L'association des riverains de l'aéroport de Bâle-Mulhouse a saisi le président de la République d’une demande d’application de la législation européenne en matière de lutte contre le bruit. Les propositions de l'EuroAirport sont jugées insuffisantes et inopérantes par les riverains.
En matière de lutte contre le bruit, les riverains de l'aéroport de Bâle-Mulhouse estiment ne pas avoir été entendus, jusqu'à présent. L'association des riverains de l'aéroport (l'ADRA), par la voix de son président, Bruno Wollenschneider, se dit obligée de recourir, aujourd'hui, à des moyens juridiques. Sous l’égide de l’Union française contre les nuisances des aéronefs (UFCNA), l'association a saisi tout récemment le président de la République et le Premier ministre d’une demande d’application de la législation européenne en matière de lutte contre le bruit. "On espère que l’Etat se réveillera et qu’il finira par se rendre compte de ses obligations", justifie Bruno Wollenschneider, la saisine ayant pour but de faire appliquer la loi par le législateur.
La loi dont il est question est un règlement de l'Union européenne, connue sous le nom de "règlement UE 598/2014", appliquée depuis 2016. Elle impose aux aéroports des Etats membres, où sont opérés plus de 50.000 mouvements d’aéronefs de plus de 34 tonnes par an, de réaliser une étude d’approche équilibrée en vue de réduire les nuisances sonores. Neuf aéroports en France sont concernés dont celui de Bâle-Mulhouse.
Réduire les nuisances, selon la direction de l'EuroAirport
L'EuropAirport a rendu sa copie. Elle est consultable en ligne sur le site de la préfecture du Haut-Rhin dans sa version intégrale (305 pages) ou en version abrégée (13 pages). Le conseil d’administration de l’aéroport prétend faire de la réduction des nuisances une priorité, dans un objectif de développement durable. La procédure, menant à des effets concrets, doit aboutir d'ici un an, en 2022. C'est la DGAC (direction générale de l'aviation civile) qui est chargée de porter le résultat de l'étude auprès de la Commission européenne. Un arrêté ministériel devra permettre la mise en place des restrictions d'exploitation conduisant aux réductions du bruit.

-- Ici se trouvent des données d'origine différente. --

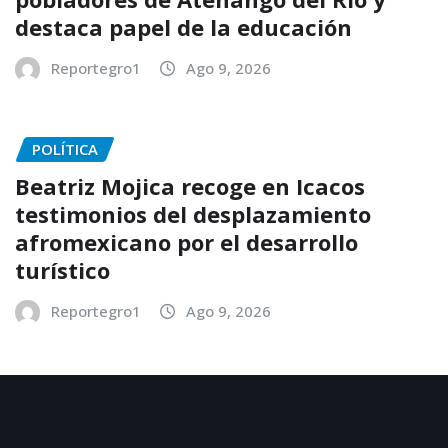
destaca papel de la educación
Reportegro1
Ago 9, 2026
POLÍTICA
Beatriz Mojica recoge en Icacos
testimonios del desplazamiento
afromexicano por el desarrollo
turístico
Reportegro1
Ago 9, 2026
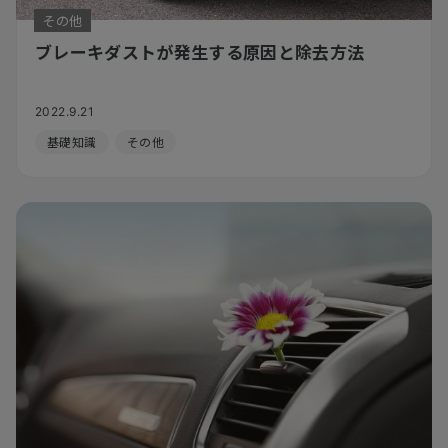
その他
ブレーキダストが発生する原因と除去方法
2022.9.21
基礎知識
その他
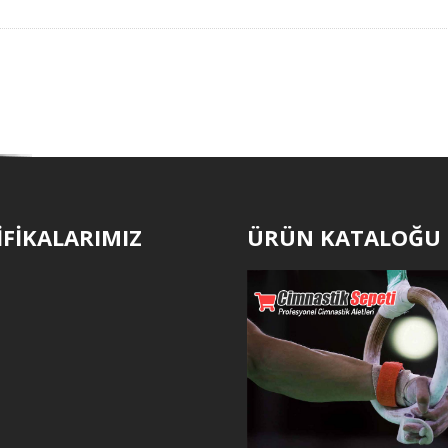
İFİKALARIMIZ
ÜRÜN KATALOĞU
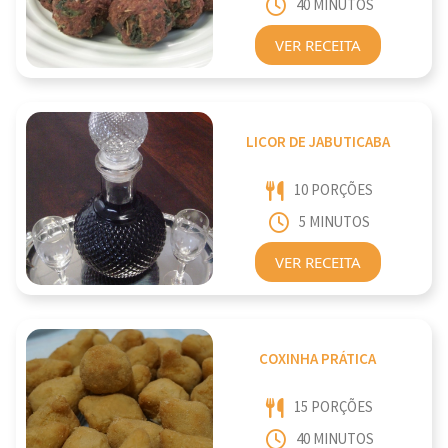
40 MINUTOS
VER RECEITA
LICOR DE JABUTICABA
10 PORÇÕES
5 MINUTOS
VER RECEITA
COXINHA PRÁTICA
15 PORÇÕES
40 MINUTOS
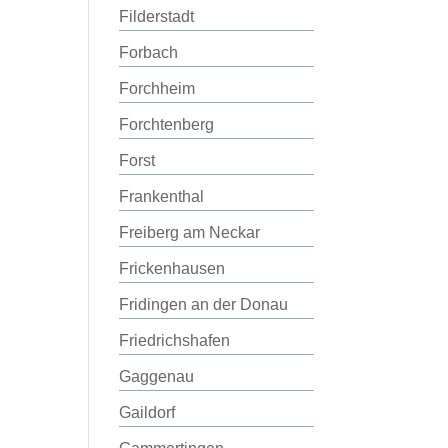
Filderstadt
Forbach
Forchheim
Forchtenberg
Forst
Frankenthal
Freiberg am Neckar
Frickenhausen
Fridingen an der Donau
Friedrichshafen
Gaggenau
Gaildorf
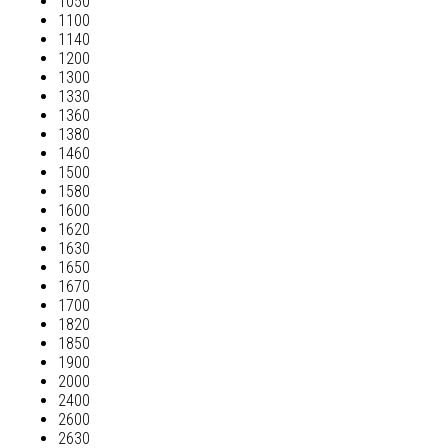
1050
1100
1140
1200
1300
1330
1360
1380
1460
1500
1580
1600
1620
1630
1650
1670
1700
1820
1850
1900
2000
2400
2600
2630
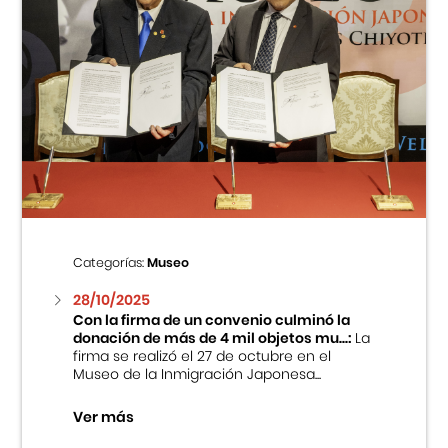
Categorías:
Museo
28/10/2025
Con la firma de un convenio culminó la
donación de más de 4 mil objetos mu...:
La
firma se realizó el 27 de octubre en el
Museo de la Inmigración Japonesa...
Ver más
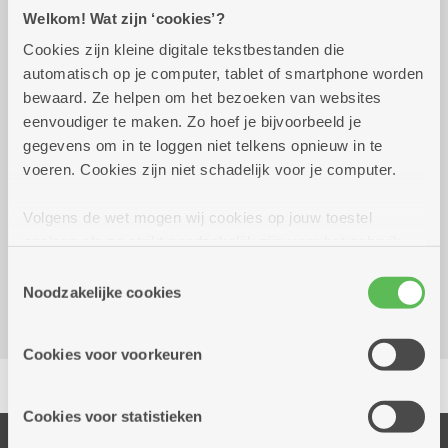
Praktisch
Welkom! Wat zijn ‘cookies’?
Cookies zijn kleine digitale tekstbestanden die
automatisch op je computer, tablet of smartphone worden
woensdag 14 oktober
14.00 uur tot 16.30
bewaard. Ze helpen om het bezoeken van websites
2026
uur
eenvoudiger te maken. Zo hoef je bijvoorbeeld je
3 euro per kaart
gegevens om in te loggen niet telkens opnieuw in te
voeren. Cookies zijn niet schadelijk voor je computer.
Reserveer vervoer
Volgens de wet mogen wij cookies op jouw toestel
opslaan als ze strikt noodzakelijk zijn voor het gebruik
Dienstencentrum De Brem
van de site, dat kan je niet weigeren. Voor andere soorten
Zwaantjeslei 87
Toestemmingsselectie
cookies hebben we jouw toestemming nodig. Sommige
Noodzakelijke cookies
2170 Merksem
cookies worden geplaatst door derde partijen die een
dienst aanbieden op onze pagina's. We delen zo
Cookies voor voorkeuren
informatie over jouw (geanonimiseerd) gebruik van onze
Delen
site voor social media, advertenties en analyse. Deze
partners kunnen deze gegevens combineren met andere
Cookies voor statistieken
informatie die je aan hen verstrekte.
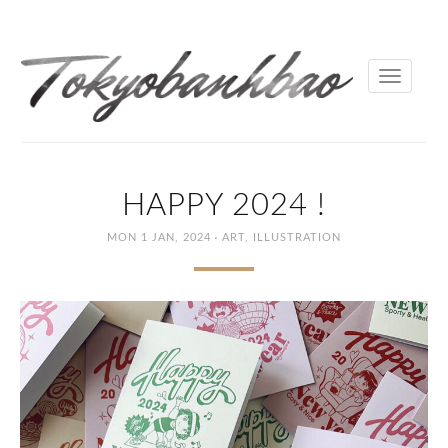
Toggle
navigati
HAPPY 2024 !
·
MON 1 JAN, 2024
ART
,
ILLUSTRATION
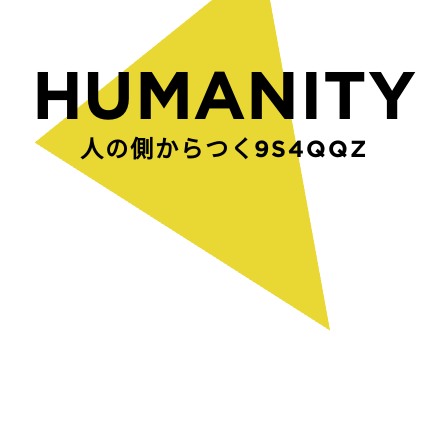
HUMANITY
人の側からつくられた空間U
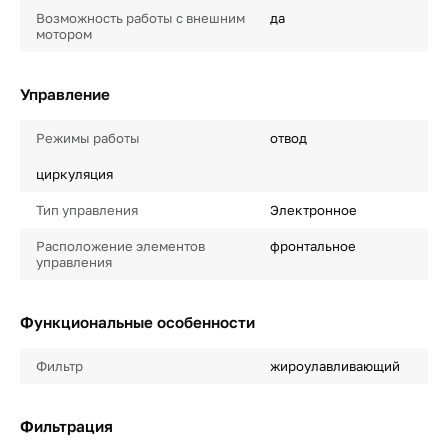
Возможность работы с внешним
да
мотором
Управление
Режимы работы
отвод
циркуляция
Тип управления
Электронное
Расположение элементов
фронтальное
управления
Функциональные особенности
Фильтр
жироулавливающий
Фильтрация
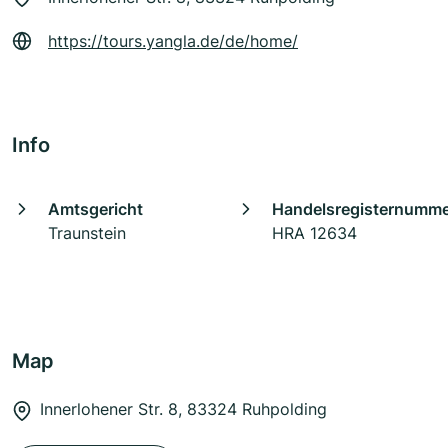
https://tours.yangla.de/de/home/
Info
Amtsgericht
Handelsregisternumm
Traunstein
HRA 12634
Map
Innerlohener Str. 8, 83324 Ruhpolding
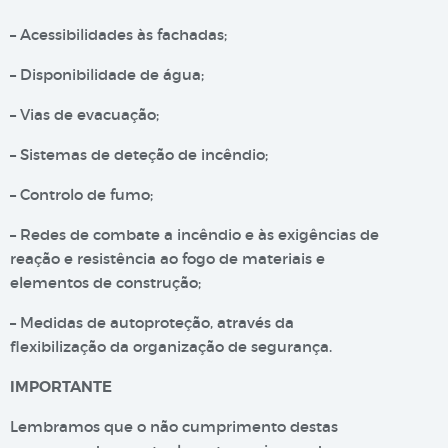
– Acessibilidades às fachadas;
– Disponibilidade de água;
– Vias de evacuação;
– Sistemas de deteção de incêndio;
– Controlo de fumo;
– Redes de combate a incêndio e às exigências de
reação e resistência ao fogo de materiais e
elementos de construção;
– Medidas de autoproteção, através da
flexibilização da organização de segurança.
IMPORTANTE
Lembramos que o não cumprimento destas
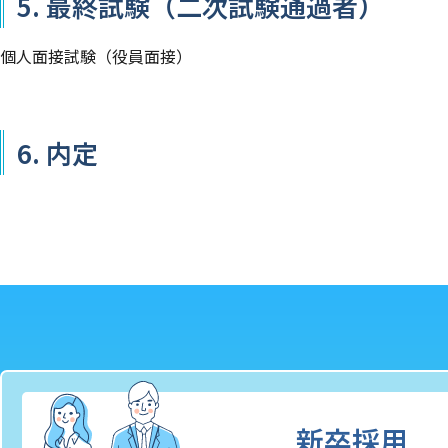
5. 最終試験（二次試験通過者）
個人面接試験（役員面接）
6. 内定
新卒採用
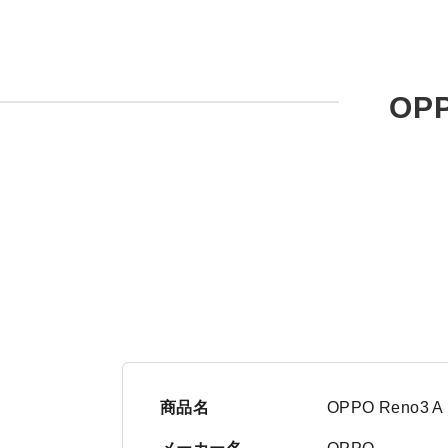
OP
商品名
OPPO Reno3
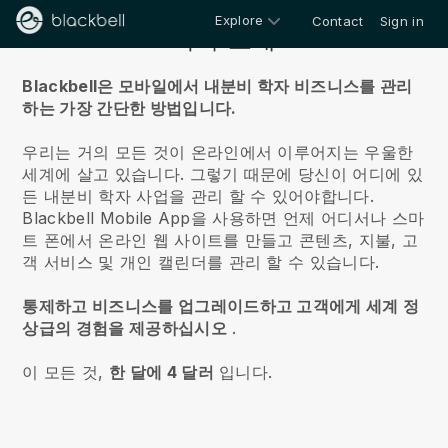
Explore
Contact
Sign in
회사 소개
Blackbell은 모바일에서 내분비 학자 비즈니스를 관리
하는 가장 간단한 방법입니다.
우리는 거의 모든 것이 온라인에서 이루어지는 우울한
세계에 살고 있습니다.
그렇기 때문에 당신이 어디에 있
든 내분비 학자 사업을 관리 할 수 있어야합니다.
Blackbell
Mobile App을 사용하면 언제 어디서나 스마
트 폰에서 온라인 웹 사이트를 만들고 콘텐츠, 지불, 고
객 서비스 및 개인 캘린더를 관리 할 수 있습니다.
통제하고 비즈니스를 업그레이드하고 고객에게 세계 정
상급의 경험을 제공하십시오
.
이 모든 것,
한 달에 4 달러
입니다.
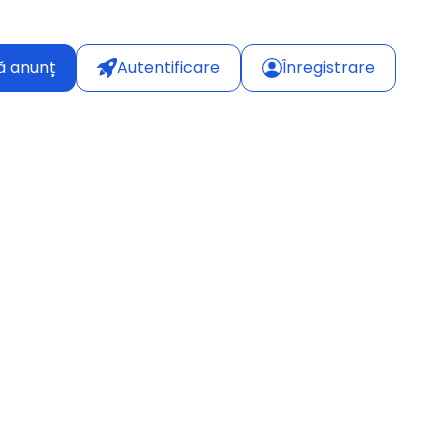
ă anunț
Autentificare
Înregistrare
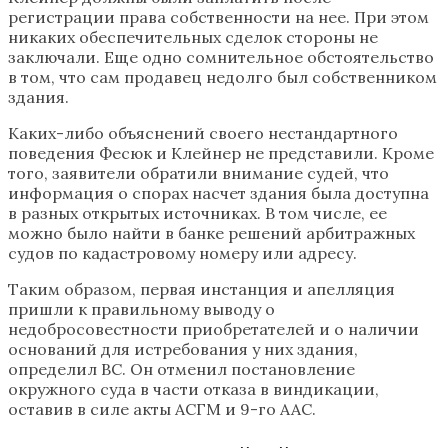
регистрации права собственности на нее. При этом
никаких обеспечительных сделок стороны не
заключали. Еще одно сомнительное обстоятельство
в том, что сам продавец недолго был собственником
здания.
Каких-либо объяснений своего нестандартного
поведения Фесюк и Клейнер не представили. Кроме
того, заявители обратили внимание судей, что
информация о спорах насчет здания была доступна
в разных открытых источниках. В том числе, ее
можно было найти в банке решений арбитражных
судов по кадастровому номеру или адресу.
Таким образом, первая инстанция и апелляция
пришли к правильному выводу о
недобросовестности приобретателей и о наличии
оснований для истребования у них здания,
определил ВС. Он отменил постановление
окружного суда в части отказа в виндикации,
оставив в силе акты АСГМ и 9-го ААС.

Plusieurs scénarios ont été présentés dans cette étude. Le scénario retenu par la direction de l'EuroAirport va plutôt dans le sens d’une interdiction des décollages programmés pour les vols commerciaux entre 23 h et minuit ainsi que l’interdiction de décollage et d’atterrissage pour les avions les plus bruyants entre 22 h et 6 h. Ce report des départs programmés impliquerait, selon la direction, le report de 1.442 mouvements d’avions par an pour un gain de six à onze décibels.
Le bruit augmente d'année en année
Insuffisant selon l'ADRA. Pour être efficaces, les mesures de réduction des nuisances sonores doivent imposer l'arrêt des vols, y compris les vols de fret, de 23 heures à 6 heures. Ce qui ne serait pas économiquement viable, selon la direction de l'EuroAirport. "Les mesures proposées par l'aéroport de Bâle-Mulhouse ne font pas baisser les nuisances. Elles sont insuffisantes et inopérantes. Nous demandons un repos nocturne intégral", souligne le président de l'ADRA qui ajoute que les plans de prévention de bruit dans l’environnement (PPBE), présentés précédemment par l'EuroAirport n'ont pas fait baisser le bruit, "pire, en 2019 le bruit a augmenté et surtout de nuit avec les vols de fret qui sont très bruyants".
Des défaillances pointées par l'ADRA
De plus, l'ADRA pointe plusieurs défaillances dans l'élaboration de l'étude d'approche équilibrée:
- le non respect des délais. L’étude a été réalisée avec quatre années de retard à Bâle-Mulhouse (pas du tout dans les autres aéroports français) ;
- les cartes stratégiques de bruit, nécessaires pour identifier un dépassement des valeurs limites de bruit, n’ont pas été révisées et publiées ;
- le choix de la Direction générale de l’aviation civile (DGAC) pour mener les études, est contestable car l'organisme est juge et partie.
Trois mois de consultation publique
Une consultation publique a été mise en place jusqu’au 11 mai, dans trois pays simultanément, France, Allemagne et Suisse. Chacun peut y accéder, sur place à la mairie de Saint-Louis, sur rendez-vous, ou en ligne sur le site du ministère de la Transition écologique. Sur ce point, Bruno Wollenschneider est plutôt pessimiste: "L'Etat s'assoit sur les enquêtes publiques à 99%".
Pour conclure le président de l'ADRA ne voit plus que le recours juridique pour faire entendre la voix des riverains. Si le gouvernement ne répond pas à la saisine d’ici deux mois, l'association fera un recours devant le Conseil d’Etat.